A third bulletin to the Ministry at Versailles is in the same strain: “This detachment has had occasion to harass the enemy, who, at the close of June, were attacked on their way by water, though numbering nearly two thousand. They lost four hundred men, and we not more than four or five.”

The veracious report of an Abbé, a private letter, must conclude these variations upon History: “In the beginning of July, while M. de Villiers, a Canadian Captain, was lying in ambush, in the river Choueguen, with a detachment of eight hundred men, our Indians fired too soon. The enemy amounted to fifteen hundred, whom we have defeated; eight hundred were killed, about five hundred batteaux and provisions were taken and burned. We lost ten men.”

Let us now resume a grave face, and return to the actual siege of Oswego, which fortunately for our task has been recorded with much more accuracy than the reports of the prowess of M. de Villiers, in his encounter with Colonel Bradstreet.

Regiments bad been sent forward from Quebec early in the summer. One of the French officers recently arrived [xiv] in America, declares himself charmed with the beauty of the country on the banks of the St. Lawrence. The mosquitoes were not so much to his taste; his regiment had several men in the hospital in consequence of the bites of those insects, and three or four officers were suffering severely from tumors caused in the same way. Montreal delighted him; it was a large town; but appeared to him in great danger of being destroyed by fire, “as all the houses are of wood.”

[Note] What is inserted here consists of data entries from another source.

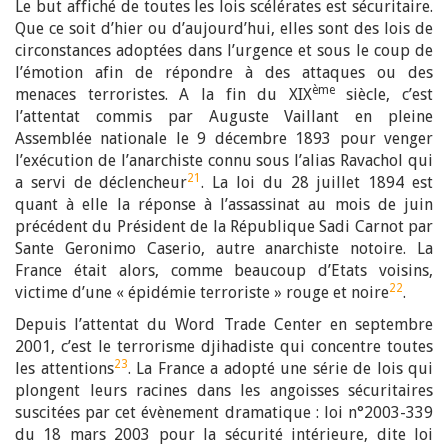
Le but affiché de toutes les lois scélérates est sécuritaire.
Que ce soit d’hier ou d’aujourd’hui, elles sont des lois de
circonstances adoptées dans l’urgence et sous le coup de
l’émotion afin de répondre à des attaques ou des
ème
menaces terroristes. A la fin du XIX
siècle, c’est
l’attentat commis par Auguste Vaillant en pleine
Assemblée nationale le 9 décembre 1893 pour venger
l’exécution de l’anarchiste connu sous l’alias Ravachol qui
21
a servi de déclencheur
. La loi du 28 juillet 1894 est
quant à elle la réponse à l’assassinat au mois de juin
précédent du Président de la République Sadi Carnot par
Sante Geronimo Caserio, autre anarchiste notoire. La
France était alors, comme beaucoup d’Etats voisins,
22
victime d’une « épidémie terroriste » rouge et noire
.
Depuis l’attentat du Word Trade Center en septembre
2001, c’est le terrorisme djihadiste qui concentre toutes
23
les attentions
. La France a adopté une série de lois qui
plongent leurs racines dans les angoisses sécuritaires
suscitées par cet évènement dramatique : loi n°2003-339
du 18 mars 2003 pour la sécurité intérieure, dite loi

In July the whole French force was moving nearer to the threatened fort at Choueguen. On the 29ᵗʰ of July M de Montcalm arrived at Frontenac. On the 6ᵗʰ of August he crossed the lake to Niouarè or Sandy Creek. The force under his command was about three thousand men. Among his artillery were guns taken from General Braddock, and a portion of the cannon balls were marked with the broad arrow of England.

On the 10ᵗʰ of August the vanguard advanced to a cove within a mile or two of Oswego. The next day Fort Ontario on the eastern bank was invested by a force of Canadians and Indiana. On the 12ᵗʰ the military works of the enemy were carried on vigorously; batteries were erected; a park of artillery was placed in position; and the trenches were begun. The fire of the English was very brisk. The English cruisers were hovering about the mouth of the river. Suddenly about midnight, the fire from Fort Ontario ceased — the garrison stationed there was ordered, by a signal from Colonel Mercer, to abandon the fort and move across the river to Fort Oswego. The movement was successfully performed, although it became necessary to abandon the guns. The French immediately took possession of this eastern fort, and turned their whole force against Forts Oswego and George on the western bank. A large battery was built for the purpose of attack[xv]ing Fort Oswego in the rear; to complete this work twenty pieces of cannon were transported to this battery during the night by the strong arms of the men, the whole army excepting those in the trenches being engaged in this severe task. At daylight on the 14ᵗʰ, M. de Montcalm ordered the Canadians and Indians to ford the river and harass the enemy from the surrounding woods. Accordingly with M. de Rigaud at their head, they waded across, raising frightful yells, which the Indians called Salaquois; probably the death-whoop, said by those who have heard it in our own day to be the most fearful sound ever uttered by human beings. The fire of the English was briskly kept up until ten o’clock. At this hour they unexpectedly hoisted the white flag, and sent two officers to offer capitulation.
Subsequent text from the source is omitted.